Eskiden ben ateşböceklerinin bu kadar fazla olduğunu hatırlamıyorum. Şimdi kendimle ilgili bir duruma da bağlayacağım ama belki birçok sessiz dünyasına çekilmiş insanların ortak bir düşünü ifade edeceğim. Doğadaki dengeyi bozan insan, çeşitli avlanmalar ile kuş sürülerinin de sonunu getirmekte maalesef.
Bakıyoruz etrafta serçe, keklik vb. kuş sürüleri azalmış. Ateşböceklerini yiyerek onların zararını bertaraf eden bir ekolojik denge sekteye uğratılmış. Allah’ın dünya için kurmuş olduğu düzenin ayarları ile oynarsak elbette dünya da bir şekilde hastalıklı hâle gelir. Kaynakları uçsuz bucaksız zannediyoruz ama inanan bireyler olarak dünyanın gerçek yaşam yerimiz olmadığını, insanın ömrünün bir sonu olduğu gibi dünyanın da bir sonu olduğunu unutmamak lazım.
Hak dediğimiz şey sadece bize ait değil, dünyada nefes alan birçok canlıya ait olan hakkı teslim etmek de adalet duygusu ile olur. Velhâsıl kelâm avlanmaların tamamen yasaklanması gerektiğini düşünüyorum. Dünyadaki bu ekolojik dengenin korunması ve zararlı haşerelerin doğal olarak ortadan kaldırılabilmesi için bunun şart olduğunu da belirtmek lâzım.
Eskiden bu kadar ateşböceği sesini duymuyordum acaba kullandığım işitme cihazı mı bu sesi vermiyordu yoksa bu kadar ateşböceği yok muydu bunun yorumunu sağlam duyan kulakların sahiplerine bırakıyorum. Ama şimdilerde duyduğuma göre muhtemelen eskiden çok fazla yoktu bu baş şişiren tını ile ötüşen böcekler.
Bazen içinde bulunduğumuz olumsuz durumları lehe çevirmek lazım. Ya da iyi açıdan bakmak lâzım. Meselâ işitme cihazı kullanan bireyler uyuduklarında işitme cihazlarını çıkarırlar. Çünkü zarar görmesi söz konusu. Ve işitme kayıpları da ileri ise cihazı çıkardıklarında çevrelerindeki sesi duymazlar.
Dolayısıyla cihazını çıkaran insanlar ateşböceklerinin o dayanılmaz sesinden uzaklaşmış olurlar bir nevi. Ama bir şey daha var ki işitme sorunu yaşayan insanların yine çözüme kavuşturamadıkları bir şey var ki, çınlama konusu.
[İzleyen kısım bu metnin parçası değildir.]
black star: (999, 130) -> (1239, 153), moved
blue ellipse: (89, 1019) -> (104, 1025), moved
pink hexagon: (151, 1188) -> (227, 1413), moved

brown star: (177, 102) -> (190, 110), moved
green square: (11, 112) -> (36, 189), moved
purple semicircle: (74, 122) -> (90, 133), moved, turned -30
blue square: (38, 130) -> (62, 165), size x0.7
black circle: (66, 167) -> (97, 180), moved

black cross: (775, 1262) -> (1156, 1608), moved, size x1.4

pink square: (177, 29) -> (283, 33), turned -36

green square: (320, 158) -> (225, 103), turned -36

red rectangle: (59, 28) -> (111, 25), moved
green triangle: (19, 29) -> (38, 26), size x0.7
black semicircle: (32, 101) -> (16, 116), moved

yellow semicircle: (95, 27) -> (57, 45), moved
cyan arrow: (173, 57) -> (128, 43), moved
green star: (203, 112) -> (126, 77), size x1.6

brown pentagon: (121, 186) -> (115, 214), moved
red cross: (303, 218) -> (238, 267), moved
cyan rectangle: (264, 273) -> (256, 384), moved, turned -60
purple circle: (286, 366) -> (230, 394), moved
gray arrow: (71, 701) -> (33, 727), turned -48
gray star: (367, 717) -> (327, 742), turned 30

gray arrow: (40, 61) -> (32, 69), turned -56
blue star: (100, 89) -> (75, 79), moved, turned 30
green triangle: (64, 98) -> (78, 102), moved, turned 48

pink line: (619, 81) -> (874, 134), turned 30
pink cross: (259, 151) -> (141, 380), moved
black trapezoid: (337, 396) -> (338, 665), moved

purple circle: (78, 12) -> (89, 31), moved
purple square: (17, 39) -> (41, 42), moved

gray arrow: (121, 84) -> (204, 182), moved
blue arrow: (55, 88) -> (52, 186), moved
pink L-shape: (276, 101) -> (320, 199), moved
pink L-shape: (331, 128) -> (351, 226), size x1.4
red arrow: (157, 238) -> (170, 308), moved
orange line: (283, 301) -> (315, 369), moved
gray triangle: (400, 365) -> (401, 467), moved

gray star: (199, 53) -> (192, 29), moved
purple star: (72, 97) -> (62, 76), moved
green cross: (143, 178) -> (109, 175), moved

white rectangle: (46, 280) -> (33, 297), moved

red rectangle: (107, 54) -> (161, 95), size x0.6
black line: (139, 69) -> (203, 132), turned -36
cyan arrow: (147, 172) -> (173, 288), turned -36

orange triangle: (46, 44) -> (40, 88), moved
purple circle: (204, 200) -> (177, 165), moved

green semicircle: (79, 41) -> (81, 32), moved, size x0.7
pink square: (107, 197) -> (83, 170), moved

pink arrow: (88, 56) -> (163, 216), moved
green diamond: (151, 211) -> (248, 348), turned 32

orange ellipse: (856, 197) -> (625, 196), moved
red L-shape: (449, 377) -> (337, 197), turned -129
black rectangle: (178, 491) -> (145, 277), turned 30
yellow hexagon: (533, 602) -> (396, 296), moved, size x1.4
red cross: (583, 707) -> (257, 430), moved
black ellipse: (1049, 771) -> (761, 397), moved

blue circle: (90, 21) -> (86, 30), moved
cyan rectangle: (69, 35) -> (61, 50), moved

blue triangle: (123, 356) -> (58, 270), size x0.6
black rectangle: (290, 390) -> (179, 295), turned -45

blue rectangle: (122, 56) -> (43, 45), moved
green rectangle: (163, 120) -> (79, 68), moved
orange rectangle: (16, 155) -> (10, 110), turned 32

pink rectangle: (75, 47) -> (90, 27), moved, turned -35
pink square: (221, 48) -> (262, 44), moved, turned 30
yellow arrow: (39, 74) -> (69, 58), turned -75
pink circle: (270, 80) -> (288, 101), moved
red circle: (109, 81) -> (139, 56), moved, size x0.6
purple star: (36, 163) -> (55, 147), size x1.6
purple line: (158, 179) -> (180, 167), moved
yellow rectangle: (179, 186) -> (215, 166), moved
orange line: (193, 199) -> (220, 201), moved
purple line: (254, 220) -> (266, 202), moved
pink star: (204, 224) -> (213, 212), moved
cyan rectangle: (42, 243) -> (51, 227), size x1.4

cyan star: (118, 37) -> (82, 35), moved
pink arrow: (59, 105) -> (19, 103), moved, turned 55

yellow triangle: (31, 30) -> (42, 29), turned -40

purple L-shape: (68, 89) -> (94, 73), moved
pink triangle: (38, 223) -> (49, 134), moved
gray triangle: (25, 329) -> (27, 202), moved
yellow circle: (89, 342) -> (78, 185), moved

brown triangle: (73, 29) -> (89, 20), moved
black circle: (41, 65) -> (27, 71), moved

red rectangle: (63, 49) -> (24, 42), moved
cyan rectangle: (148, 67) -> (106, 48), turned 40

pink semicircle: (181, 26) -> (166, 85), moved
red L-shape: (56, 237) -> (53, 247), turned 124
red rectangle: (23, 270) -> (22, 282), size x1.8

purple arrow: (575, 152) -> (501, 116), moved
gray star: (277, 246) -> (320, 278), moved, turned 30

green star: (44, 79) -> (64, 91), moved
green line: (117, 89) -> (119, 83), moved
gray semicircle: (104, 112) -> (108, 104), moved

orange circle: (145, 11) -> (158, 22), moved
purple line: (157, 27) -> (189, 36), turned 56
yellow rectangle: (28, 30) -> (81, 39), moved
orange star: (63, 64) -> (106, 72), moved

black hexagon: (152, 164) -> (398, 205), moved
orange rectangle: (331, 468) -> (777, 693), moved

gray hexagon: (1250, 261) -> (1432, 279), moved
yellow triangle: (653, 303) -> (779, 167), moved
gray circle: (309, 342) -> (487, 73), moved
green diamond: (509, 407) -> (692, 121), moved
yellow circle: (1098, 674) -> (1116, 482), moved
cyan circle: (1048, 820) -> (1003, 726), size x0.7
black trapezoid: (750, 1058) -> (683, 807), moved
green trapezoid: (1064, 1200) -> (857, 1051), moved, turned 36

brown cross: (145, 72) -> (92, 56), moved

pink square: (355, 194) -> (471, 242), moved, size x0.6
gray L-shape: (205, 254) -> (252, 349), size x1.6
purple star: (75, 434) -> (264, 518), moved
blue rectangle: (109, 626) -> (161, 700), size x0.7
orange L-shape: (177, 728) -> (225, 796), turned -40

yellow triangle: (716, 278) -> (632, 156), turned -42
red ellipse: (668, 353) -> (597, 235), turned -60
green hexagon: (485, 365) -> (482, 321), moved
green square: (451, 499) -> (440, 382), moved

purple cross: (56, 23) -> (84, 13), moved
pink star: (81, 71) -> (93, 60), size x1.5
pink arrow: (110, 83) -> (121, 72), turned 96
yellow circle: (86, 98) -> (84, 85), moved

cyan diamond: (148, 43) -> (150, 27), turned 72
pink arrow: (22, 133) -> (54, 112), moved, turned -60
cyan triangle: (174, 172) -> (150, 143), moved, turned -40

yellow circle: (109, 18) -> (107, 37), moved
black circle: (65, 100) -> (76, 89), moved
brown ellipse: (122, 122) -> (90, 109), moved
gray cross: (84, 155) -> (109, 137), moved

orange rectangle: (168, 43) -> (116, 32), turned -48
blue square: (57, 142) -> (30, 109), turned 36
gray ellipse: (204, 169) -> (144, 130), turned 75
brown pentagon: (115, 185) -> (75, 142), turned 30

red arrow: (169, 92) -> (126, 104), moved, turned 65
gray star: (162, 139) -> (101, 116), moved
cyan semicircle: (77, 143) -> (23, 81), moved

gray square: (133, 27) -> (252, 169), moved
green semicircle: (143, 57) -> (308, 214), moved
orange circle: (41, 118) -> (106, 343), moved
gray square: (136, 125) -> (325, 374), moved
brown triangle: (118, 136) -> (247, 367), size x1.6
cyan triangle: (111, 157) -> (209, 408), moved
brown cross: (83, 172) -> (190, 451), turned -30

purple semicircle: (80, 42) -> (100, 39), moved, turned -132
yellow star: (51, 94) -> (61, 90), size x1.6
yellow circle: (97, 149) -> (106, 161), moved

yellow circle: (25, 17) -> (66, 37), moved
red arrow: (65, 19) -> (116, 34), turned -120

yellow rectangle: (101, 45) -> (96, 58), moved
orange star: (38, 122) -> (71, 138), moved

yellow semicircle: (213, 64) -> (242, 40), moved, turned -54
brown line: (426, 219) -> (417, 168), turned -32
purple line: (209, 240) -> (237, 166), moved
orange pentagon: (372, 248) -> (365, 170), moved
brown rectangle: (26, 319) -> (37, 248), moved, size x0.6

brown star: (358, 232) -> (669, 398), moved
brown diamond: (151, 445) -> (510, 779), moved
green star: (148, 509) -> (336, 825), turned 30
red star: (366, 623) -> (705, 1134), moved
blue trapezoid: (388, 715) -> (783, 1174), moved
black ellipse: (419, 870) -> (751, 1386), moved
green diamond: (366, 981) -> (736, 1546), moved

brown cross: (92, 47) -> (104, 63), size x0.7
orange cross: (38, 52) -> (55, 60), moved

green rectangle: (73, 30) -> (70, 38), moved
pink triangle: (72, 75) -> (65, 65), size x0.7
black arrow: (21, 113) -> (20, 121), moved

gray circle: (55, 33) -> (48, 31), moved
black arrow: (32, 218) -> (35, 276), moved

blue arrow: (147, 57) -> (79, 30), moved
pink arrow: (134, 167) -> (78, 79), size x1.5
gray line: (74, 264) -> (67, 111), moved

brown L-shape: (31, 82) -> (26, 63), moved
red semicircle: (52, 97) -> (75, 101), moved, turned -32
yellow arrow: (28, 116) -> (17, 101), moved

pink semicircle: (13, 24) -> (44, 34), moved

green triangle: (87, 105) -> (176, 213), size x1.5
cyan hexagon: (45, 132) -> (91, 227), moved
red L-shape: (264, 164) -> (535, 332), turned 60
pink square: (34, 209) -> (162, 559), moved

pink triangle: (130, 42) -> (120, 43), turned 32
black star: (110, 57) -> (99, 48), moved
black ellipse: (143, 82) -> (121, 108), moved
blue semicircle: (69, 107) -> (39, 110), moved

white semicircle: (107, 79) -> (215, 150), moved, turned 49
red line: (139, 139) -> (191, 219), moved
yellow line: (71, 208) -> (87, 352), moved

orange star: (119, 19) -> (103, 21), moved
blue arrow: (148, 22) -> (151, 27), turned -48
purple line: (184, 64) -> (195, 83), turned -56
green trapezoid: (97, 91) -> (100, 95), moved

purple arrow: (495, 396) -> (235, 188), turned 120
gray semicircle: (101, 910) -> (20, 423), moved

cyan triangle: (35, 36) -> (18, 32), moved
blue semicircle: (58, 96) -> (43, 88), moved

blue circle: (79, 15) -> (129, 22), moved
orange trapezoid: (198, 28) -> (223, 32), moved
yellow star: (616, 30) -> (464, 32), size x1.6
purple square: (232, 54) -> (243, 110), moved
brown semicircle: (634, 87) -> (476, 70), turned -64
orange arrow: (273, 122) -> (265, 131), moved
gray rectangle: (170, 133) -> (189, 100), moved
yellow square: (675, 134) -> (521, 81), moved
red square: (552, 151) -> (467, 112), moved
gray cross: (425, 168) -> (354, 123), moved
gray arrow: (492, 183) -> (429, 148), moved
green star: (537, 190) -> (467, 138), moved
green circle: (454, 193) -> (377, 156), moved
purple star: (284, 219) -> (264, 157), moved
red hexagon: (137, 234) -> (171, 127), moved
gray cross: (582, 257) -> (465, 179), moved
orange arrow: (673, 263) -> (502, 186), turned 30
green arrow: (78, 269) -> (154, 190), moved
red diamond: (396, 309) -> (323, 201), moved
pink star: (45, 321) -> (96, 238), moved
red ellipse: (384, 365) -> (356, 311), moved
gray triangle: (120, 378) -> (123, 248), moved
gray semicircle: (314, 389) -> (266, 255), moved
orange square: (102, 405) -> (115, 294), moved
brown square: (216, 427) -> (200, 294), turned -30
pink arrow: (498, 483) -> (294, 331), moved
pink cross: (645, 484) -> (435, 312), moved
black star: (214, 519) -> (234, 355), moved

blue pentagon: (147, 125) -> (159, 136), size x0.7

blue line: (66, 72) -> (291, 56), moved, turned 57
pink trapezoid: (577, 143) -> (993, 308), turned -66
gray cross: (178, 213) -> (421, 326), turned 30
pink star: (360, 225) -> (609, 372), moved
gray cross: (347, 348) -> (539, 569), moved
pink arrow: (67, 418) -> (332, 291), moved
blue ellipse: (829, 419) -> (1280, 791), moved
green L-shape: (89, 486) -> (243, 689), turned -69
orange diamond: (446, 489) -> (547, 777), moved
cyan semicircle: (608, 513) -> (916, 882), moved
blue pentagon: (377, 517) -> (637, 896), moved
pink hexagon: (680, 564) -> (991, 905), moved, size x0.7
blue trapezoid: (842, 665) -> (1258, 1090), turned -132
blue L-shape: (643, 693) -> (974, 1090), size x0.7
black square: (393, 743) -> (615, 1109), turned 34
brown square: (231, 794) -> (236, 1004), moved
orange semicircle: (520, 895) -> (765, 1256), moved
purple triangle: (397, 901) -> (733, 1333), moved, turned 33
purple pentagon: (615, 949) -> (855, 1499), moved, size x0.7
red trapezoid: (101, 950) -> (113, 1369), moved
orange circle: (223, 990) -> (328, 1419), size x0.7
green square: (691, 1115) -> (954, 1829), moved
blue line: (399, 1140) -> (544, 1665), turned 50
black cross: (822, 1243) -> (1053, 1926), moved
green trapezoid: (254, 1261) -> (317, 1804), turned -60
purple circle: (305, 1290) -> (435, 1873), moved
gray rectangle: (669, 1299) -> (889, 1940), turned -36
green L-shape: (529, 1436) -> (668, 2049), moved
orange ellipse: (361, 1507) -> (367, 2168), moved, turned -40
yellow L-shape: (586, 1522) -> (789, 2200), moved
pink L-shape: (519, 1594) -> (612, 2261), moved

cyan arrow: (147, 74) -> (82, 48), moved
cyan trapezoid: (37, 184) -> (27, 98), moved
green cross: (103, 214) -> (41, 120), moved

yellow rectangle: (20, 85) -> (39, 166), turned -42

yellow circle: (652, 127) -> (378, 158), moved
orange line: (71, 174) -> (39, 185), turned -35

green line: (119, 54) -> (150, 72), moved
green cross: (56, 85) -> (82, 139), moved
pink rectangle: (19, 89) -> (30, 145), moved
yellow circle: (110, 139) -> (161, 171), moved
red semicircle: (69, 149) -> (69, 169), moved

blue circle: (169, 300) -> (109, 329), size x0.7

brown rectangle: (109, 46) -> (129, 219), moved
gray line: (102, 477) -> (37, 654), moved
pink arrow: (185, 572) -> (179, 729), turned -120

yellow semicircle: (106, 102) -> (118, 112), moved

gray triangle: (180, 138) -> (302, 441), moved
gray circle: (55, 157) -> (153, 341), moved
Belki bu yazımı bir tabip okur da bir şifa yolunu biliyorsa bize bir muştu verir ama henüz ben şâhit olmadım.
Meselâ çınlama olayı kiminde bir araç sesi, kiminde ateş böceği sesi, kiminde tren sesi gibi değişik sesler ile tezahür edebilir. İşitme cihazını çıkarsalar da bu sesi duymaya devam ederler. Dolayısıyla zihnen yorgundurlar. Bunu karşı taraftaki insanlara anlatamazlar ama. Çünkü görünürde bir yara bere olmadığı için karşısındakinin durumunun gayet iyi olduğunu düşünürler. Oysa içinde ne fırtınalar kopuyor haberi yok. O yüzden çevrenizdeki bu tür sıkıntılar yaşayan insanlara biraz daha hassas olmakta fayda var.
Seslerin arasında sessiz bir iklime geçiş yapmak kolay değildir. Sessizliği anlamak, ona alışmak ve onu tamamen kaybetme korkusu da kolay değildir. Allah cümle hastalarımıza kolaylıklar nasip eylesin. Kimsenin sıkıntısı, hastalığı birbirinden daha ağırdır diyemeyiz, herkesin kendine has zorluğu var.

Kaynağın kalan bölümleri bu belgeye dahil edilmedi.